Work to complete:
Any images in the material are to be dropped while every line is retyped exactly.

Task material:

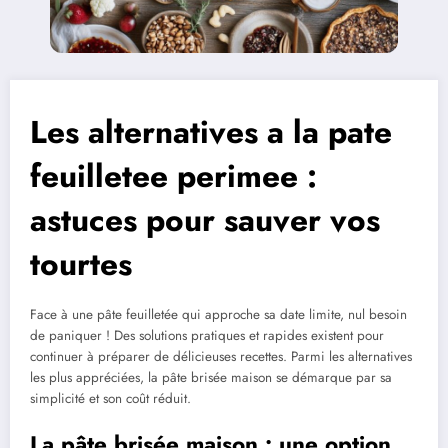
Les alternatives a la pate
feuilletee perimee :
astuces pour sauver vos
tourtes
Face à une pâte feuilletée qui approche sa date limite, nul besoin
de paniquer ! Des solutions pratiques et rapides existent pour
continuer à préparer de délicieuses recettes. Parmi les alternatives
les plus appréciées, la pâte brisée maison se démarque par sa
simplicité et son coût réduit.
La pâte brisée maison : une option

Solution to the exercise:
Les alternatives a la pate
feuilletee perimee :
astuces pour sauver vos
tourtes
Face à une pâte feuilletée qui approche sa date limite, nul besoin
de paniquer ! Des solutions pratiques et rapides existent pour
continuer à préparer de délicieuses recettes. Parmi les alternatives
les plus appréciées, la pâte brisée maison se démarque par sa
simplicité et son coût réduit.
La pâte brisée maison : une option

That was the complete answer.